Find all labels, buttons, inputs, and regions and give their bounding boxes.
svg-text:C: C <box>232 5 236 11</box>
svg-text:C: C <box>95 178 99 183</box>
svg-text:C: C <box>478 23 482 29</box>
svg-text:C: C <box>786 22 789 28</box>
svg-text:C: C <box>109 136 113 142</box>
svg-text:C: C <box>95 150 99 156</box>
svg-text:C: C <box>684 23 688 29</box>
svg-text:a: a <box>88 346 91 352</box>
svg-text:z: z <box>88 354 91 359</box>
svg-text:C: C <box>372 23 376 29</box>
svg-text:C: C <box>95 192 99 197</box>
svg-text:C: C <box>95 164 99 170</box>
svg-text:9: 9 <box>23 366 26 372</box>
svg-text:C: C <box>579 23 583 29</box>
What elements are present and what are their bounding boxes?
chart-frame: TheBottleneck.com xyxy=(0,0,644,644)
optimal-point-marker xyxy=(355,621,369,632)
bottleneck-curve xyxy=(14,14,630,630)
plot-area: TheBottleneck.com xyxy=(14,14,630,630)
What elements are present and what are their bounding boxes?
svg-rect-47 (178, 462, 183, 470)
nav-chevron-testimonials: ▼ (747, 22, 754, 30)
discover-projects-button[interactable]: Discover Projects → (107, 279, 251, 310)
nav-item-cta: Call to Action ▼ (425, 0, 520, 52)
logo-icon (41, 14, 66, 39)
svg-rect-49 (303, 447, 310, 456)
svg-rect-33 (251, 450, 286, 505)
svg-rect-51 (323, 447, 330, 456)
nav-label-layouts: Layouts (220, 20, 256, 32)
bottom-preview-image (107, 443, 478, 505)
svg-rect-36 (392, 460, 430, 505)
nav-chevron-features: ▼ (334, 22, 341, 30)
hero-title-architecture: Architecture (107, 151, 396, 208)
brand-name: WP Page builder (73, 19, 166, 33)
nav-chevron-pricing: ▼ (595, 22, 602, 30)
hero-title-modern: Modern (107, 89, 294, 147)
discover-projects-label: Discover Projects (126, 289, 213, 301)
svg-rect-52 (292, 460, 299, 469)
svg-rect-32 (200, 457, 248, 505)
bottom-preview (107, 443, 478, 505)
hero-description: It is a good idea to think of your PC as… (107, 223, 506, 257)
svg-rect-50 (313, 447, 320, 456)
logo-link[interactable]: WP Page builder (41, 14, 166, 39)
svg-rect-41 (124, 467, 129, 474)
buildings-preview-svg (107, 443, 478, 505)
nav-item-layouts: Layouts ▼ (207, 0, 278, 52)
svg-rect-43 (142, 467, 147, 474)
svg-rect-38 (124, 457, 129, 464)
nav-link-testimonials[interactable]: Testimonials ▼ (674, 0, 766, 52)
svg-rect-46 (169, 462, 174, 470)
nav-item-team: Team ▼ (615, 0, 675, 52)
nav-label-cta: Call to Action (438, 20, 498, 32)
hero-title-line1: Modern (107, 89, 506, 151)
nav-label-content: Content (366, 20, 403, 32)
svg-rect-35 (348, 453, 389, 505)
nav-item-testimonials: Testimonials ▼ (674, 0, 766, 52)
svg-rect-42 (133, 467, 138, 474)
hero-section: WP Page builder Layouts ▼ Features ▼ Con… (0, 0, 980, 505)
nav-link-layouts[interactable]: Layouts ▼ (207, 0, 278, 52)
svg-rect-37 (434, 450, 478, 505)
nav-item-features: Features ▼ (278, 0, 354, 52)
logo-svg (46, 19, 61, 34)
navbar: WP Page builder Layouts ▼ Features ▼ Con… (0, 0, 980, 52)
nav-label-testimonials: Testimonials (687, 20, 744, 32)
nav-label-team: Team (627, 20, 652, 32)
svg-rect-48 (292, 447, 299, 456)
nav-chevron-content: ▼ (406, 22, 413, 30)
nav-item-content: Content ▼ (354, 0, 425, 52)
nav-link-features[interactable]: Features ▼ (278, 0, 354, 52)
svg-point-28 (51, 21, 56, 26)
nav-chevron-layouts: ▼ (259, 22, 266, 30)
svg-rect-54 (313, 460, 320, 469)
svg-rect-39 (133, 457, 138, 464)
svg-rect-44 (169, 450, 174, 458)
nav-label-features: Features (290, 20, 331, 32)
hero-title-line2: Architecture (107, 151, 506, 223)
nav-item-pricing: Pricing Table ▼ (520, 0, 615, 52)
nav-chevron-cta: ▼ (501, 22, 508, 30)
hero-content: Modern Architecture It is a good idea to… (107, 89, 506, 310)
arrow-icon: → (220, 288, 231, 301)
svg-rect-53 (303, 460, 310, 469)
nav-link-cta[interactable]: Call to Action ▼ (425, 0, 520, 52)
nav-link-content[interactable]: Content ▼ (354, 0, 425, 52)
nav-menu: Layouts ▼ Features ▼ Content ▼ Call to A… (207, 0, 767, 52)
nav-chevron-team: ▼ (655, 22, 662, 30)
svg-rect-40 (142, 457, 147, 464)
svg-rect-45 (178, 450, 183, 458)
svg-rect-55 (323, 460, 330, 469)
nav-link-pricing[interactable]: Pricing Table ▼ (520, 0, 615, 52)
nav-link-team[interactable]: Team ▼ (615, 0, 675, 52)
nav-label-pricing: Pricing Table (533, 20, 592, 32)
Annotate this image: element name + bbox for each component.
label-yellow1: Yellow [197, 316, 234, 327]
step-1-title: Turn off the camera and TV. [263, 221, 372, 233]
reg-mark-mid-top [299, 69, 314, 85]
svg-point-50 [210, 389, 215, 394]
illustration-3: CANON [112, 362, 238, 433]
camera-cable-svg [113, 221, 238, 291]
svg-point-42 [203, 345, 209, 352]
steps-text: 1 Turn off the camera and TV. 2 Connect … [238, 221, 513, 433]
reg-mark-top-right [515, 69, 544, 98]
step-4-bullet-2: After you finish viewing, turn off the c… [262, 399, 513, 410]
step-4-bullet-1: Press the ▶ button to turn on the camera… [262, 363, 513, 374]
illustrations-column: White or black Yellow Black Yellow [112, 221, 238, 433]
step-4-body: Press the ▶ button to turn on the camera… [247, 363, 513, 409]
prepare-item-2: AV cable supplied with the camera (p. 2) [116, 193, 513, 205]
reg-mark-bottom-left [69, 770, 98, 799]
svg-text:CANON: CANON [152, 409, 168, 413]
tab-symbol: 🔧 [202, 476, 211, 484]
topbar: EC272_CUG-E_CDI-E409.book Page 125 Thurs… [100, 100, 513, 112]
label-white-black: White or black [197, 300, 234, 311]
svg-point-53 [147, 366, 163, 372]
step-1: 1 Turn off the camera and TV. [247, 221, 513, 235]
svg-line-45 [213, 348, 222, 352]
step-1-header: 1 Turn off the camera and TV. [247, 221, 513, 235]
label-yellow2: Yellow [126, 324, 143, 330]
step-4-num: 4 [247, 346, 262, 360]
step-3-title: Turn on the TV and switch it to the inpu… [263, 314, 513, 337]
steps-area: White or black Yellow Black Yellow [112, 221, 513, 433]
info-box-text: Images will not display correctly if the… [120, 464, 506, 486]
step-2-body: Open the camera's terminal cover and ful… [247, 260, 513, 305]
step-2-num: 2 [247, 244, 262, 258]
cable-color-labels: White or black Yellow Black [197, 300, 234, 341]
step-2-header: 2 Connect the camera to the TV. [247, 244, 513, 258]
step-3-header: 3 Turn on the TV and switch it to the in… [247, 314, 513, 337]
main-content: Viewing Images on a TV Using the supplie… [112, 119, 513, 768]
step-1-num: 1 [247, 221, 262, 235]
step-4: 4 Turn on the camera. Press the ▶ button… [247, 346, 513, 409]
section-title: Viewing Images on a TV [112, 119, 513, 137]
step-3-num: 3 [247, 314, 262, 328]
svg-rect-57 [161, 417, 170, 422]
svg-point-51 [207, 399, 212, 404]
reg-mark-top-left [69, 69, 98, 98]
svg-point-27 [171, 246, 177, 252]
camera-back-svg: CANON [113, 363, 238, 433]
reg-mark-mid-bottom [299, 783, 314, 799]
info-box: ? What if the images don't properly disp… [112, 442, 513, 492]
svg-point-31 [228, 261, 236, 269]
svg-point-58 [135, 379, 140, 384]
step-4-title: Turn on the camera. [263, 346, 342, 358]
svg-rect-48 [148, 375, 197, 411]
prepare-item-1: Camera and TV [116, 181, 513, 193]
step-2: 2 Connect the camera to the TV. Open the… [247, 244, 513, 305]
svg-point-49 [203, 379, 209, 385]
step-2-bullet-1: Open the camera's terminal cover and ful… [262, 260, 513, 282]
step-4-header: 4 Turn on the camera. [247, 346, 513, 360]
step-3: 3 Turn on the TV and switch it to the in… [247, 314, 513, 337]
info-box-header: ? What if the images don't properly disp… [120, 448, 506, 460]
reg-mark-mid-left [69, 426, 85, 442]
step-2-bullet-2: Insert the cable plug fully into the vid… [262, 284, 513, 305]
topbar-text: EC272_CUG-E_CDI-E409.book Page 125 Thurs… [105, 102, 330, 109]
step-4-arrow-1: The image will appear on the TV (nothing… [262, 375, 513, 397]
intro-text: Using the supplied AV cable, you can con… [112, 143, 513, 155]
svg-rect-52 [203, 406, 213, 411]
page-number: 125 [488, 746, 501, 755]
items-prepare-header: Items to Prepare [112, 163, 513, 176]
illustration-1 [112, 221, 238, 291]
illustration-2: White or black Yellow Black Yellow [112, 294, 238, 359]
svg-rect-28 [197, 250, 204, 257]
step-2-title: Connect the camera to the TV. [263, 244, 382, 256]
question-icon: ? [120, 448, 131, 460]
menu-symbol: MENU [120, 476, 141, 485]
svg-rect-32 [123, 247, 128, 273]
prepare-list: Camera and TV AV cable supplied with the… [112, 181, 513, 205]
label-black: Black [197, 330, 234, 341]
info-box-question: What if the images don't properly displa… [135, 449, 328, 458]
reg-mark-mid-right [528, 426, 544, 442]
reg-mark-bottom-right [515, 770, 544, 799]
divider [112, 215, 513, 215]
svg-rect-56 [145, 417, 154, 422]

Required action :: Where a line in the listing above contains "Connect", copy that line.

Reply ::
steps-text: 1 Turn off the camera and TV. 2 Connect … [238, 221, 513, 433]
step-2-header: 2 Connect the camera to the TV. [247, 244, 513, 258]
step-2: 2 Connect the camera to the TV. Open the… [247, 244, 513, 305]
step-2-title: Connect the camera to the TV. [263, 244, 382, 256]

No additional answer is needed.